The economics of the business appear challenged, too. While bike-share companies insist that they’re making the bikes as efficiently and cost-effectively as possible in partnership with China-based manufacturers, it hasn’t proven a lucrative business to date. For example, Motivate — which bought Citi Bike from Alta in 2014 — now oversees more than 10,000 bikes across bike-sharing programs in 10 U.S. cities and recorded 14 million rides last year, and it still isn’t profitable, says a source close to the company. Presumably, making electric bikes will be even more costly.

And there are shenanigans. According to O’Sullivan, the founders of one dockless bike-share startup met earlier with Rzepecki under the guise of wanting to fund SoBi, which has reached profitability off $7 million in funding to date and is now looking to raise substantially more. They then used their findings to raise money for a new startup of their own.

Asked about the claim, Rzepecki declines to confirm it, saying instead, “A lot of people are entering the market and maybe being a bit more opportunistic in trying to compete. For me, it’s generally a good sign that we have an environment now that’s being capitalized, even if not everyone has the same intentions that we have.”

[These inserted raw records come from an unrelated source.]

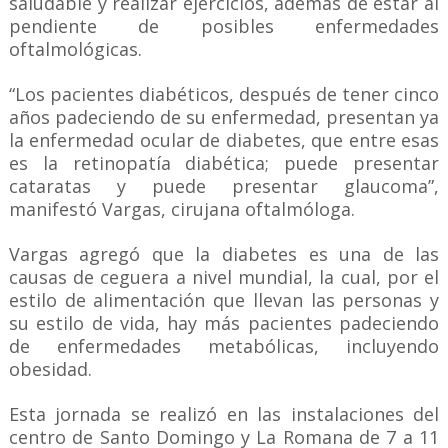
saludable y realizar ejercicios, además de estar al
pendiente de posibles enfermedades
oftalmológicas.
“Los pacientes diabéticos, después de tener cinco
años padeciendo de su enfermedad, presentan ya
la enfermedad ocular de diabetes, que entre esas
es la retinopatía diabética; puede presentar
cataratas y puede presentar glaucoma”,
manifestó Vargas, cirujana oftalmóloga.
Vargas agregó que la diabetes es una de las
causas de ceguera a nivel mundial, la cual, por el
estilo de alimentación que llevan las personas y
su estilo de vida, hay más pacientes padeciendo
de enfermedades metabólicas, incluyendo
obesidad.
Esta jornada se realizó en las instalaciones del
centro de Santo Domingo y La Romana de 7 a 11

It’s almost like the second coming of Uber. At least, people seem to hope that’s the case.

“I do think Uber’s bad-boy behavior has emboldened some to also break laws and charge ahead of social consequences,” says O’Sullivan. “They got away with it, and they got rewarded for it financially, despite hundreds of millions of dollars in settlements to state regulators and elsewhere.

“Until Uber came along, I never thought it could possibly have worked. Now others may see it as a model worth copying.”